The present invention pertains to the inspection of moving sheet material and, more particularly, to apparatus for detecting a streak extending in the machine direction of the sheet.
Optical scanners have been used to inspect sheet material moving as a continuous web in a high-speed production line at rates in excess of 100 meters per minute. The material can be, for example, paper, plastic, or metal. Such scanners may be set up to inspect the material for any number of characteristics which are measured by illuminating the material and comparing the intensity of light reflected or transmitted therefrom with threshold levels. A common type of optical scanner includes an array of photosites, each providing a pixel signal having a magnitude representing the intensity of light received from a corresponding point on the sheet material. Each photosite corresponds to the location of the point on the sheet material being inspected. The length of the array corresponds to the width of the sheet material, inspected by that array, so that the photosites provide successive sets of pixel signals, each set corresponding to a scan of the width of the sheet material, with succeeding sets progressing along the sheet in the machine direction. Such systems, which are particularly adapted to detect spots or holes in the sheet, are known as spot/hole systems.

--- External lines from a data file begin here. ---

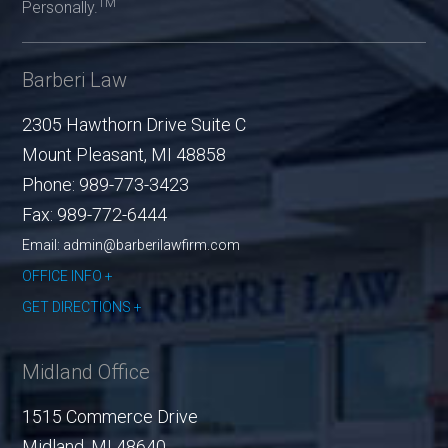
TM
Personally.
Barberi Law
2305 Hawthorn Drive Suite C
Mount Pleasant
,
MI
48858
Phone:
989-773-3423
Fax:
989-772-6444
Email: admin@barberilawfirm.com
OFFICE INFO
GET DIRECTIONS
Midland Office
1515 Commerce Drive
Midland
,
MI
48640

Oftentimes, it is desired to detect persistent marks or streaks, on the sheet, extending in the machine direction. If of adequate optical contrast, such streaks will be detected by conventional inspection systems and represented as a series of spots in a machine-direction line. However, if the streak contrast is lower than the normal optical variation, or "noise", of the material being inspected, it will not be detected by presently available spot/hole detection equipment.
Using a clay coated paper manufacturing process as an example, streaks are easily produced in the clay coating. However, these streaks often alter the transmissivity of the sheet by an amount smaller than the normal point-to-point transmissivity variation of the paper, known as "optical formation". Detection of such streaks is presently accomplished by utilizing a separate set of detectors and sampling them at a low rate so as to allow a significant length of paper to be included in each sample. Formation induced transmissivity variations tend towards zero as the sample length increases, whereas the signal variation produced by the streak will persist; i.e., the formation noise average approaches zero, while the streak induced component of the signal does not. As a result, the signal representing the streak has greater contrast, allowing its detection. This method of streak detection requires: a separate timing means, a separate set of detectors, a separate means for controlling the light intensity used by those detectors, and a separate means for processing the signals. In addition to the cost of these separate items, the separate detectors occupy critical space in the process area.

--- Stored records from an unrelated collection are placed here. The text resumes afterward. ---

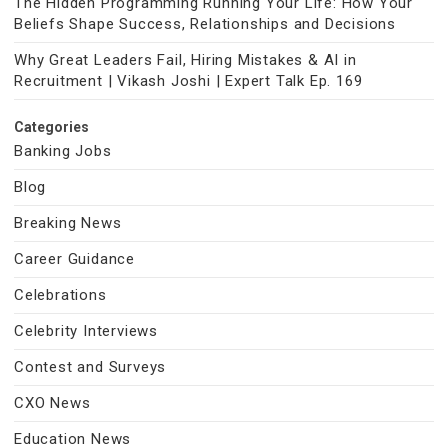
The Hidden Programming Running Your Life: How Your
Beliefs Shape Success, Relationships and Decisions
Why Great Leaders Fail, Hiring Mistakes & AI in
Recruitment | Vikash Joshi | Expert Talk Ep. 169
Categories
Banking Jobs
Blog
Breaking News
Career Guidance
Celebrations
Celebrity Interviews
Contest and Surveys
CXO News
Education News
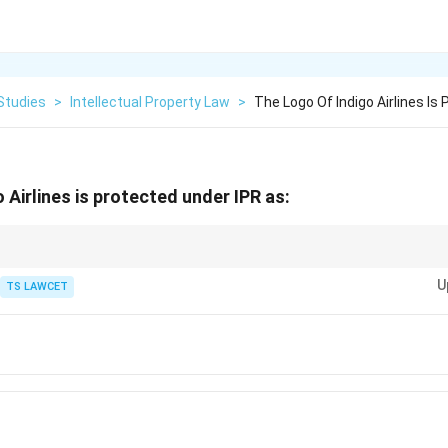
Studies
>
Intellectual Property Law
>
The Logo Of Indigo Airlines Is
 Airlines is protected under IPR as:
eative works = Copyright, Inventions = Patent.
U
TS LAWCET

It is, therefore, an object of the invention to provide an improved apparatus for optically detecting streaks in a moving sheet of material, the apparatus being effective to detect streaks when the streak contrast is lower than the normal optical variation of the material being inspected.

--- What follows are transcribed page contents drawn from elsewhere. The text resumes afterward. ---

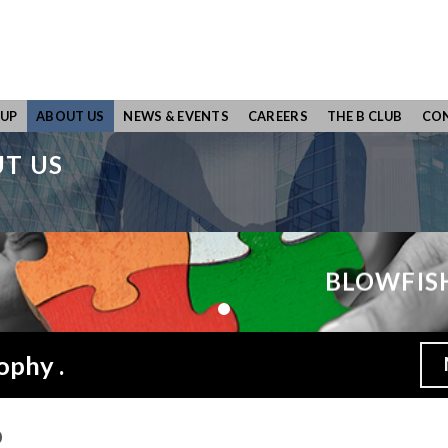
UP
ABOUT US
NEWS & EVENTS
CAREERS
THE B CLUB
CON
T US
BLOWFIS
ophy .
p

It is a further object of the invention to provide an improved streak detection apparatus, of the character above-described, which utilizes detectors and associated hardware already emplaced as components of a spot/hole detection system.
It is yet another object to provide a streak detection apparatus which requires a minimum of computer storage capacity and which operates in conjunction with, and at the same speed as a conventional spot/hole detection system.